How to Flub an Interview
By Lynn Hazan & Chris Nilsen
People ask us all the time for the dos of an interview. Well, here are a few of the don’ts. Welcome to How to Flub an Interview 101. It’s easier than you think.
- Show up late. You’ll appear when you want to. After all, your time is more important.
- Come unprepared. Why spend the time researching and preparing? You are quick on your feet and impress people with your quick wit.
- Wear sloppy clothing or apparel that calls more attention to yourself. Besides, you always look great at the dance club! The hiring manager will look right past that Budweiser T-shirt and hire you for your brains and talent.
- Don’t bother to send a thank you note after the interview. You said thank you on the way out. It’s more efficient that way.
- Don’t show enthusiasm in meeting your future boss. You’re far too cool to act excited. Besides, you don’t want to be disappointed in case you don’t get the job. Just think…What would Fonzie do?
- Focus on anything in the room except for the interviewer’s eyes. But there’s a crazy looking plant in the corner of the room! Boy how you love a good plant. Plus, making eye contact would imply intimacy, and you don’t want that.
- Don’t ask any questions or probe to go beyond the job specs. The real job is bound to be different, so why bother? You’ll figure it out on the job.
- Don’t take the recruiters or HR Managers seriously. They don’t count. Save your sparkling personality for the “real” interview with the hiring manager.
- Don’t elaborate on your credentials. Why would you waste time talking about your credentials when it’s all on your resume? Better to get down to the meat and potatoes…like salary.
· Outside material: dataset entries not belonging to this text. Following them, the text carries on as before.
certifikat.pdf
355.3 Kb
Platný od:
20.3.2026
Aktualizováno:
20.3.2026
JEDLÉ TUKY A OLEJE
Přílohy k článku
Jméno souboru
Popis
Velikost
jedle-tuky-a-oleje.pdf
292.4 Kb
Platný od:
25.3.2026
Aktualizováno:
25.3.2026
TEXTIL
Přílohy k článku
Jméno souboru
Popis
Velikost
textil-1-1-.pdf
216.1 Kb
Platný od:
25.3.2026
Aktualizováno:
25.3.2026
- Don’t bring your writing samples and portfolio. You’re a college graduate! You should be insulted that you may be asked to complete a writing test. Good riddance.
- Take 100% of the credit for projects that were team based. Wow, talk about a great way to sound awesome. You were the superstar of that team anyway. The rest of the staff were lazy to begin with.
- Diss your old boss. He deserves to be fired after he didn’t promote you. Finally, you have a platform to air your grievances. Everyone loves to hear the dirt.
- Take your shoes off and place them on the chair next to you. (Honest, this happened!) The Partner puts his feet up on the table. You feel comfortable enough in the interview to follow his lead.
- Answer your cell phone. Schedule your next interview and tell your spouse to put the dinner in the oven. You can impress the interviewer that you care about your family’s health and nutrition.
Follow these steps and you’re sure to flub that next big interview. Next candidate please.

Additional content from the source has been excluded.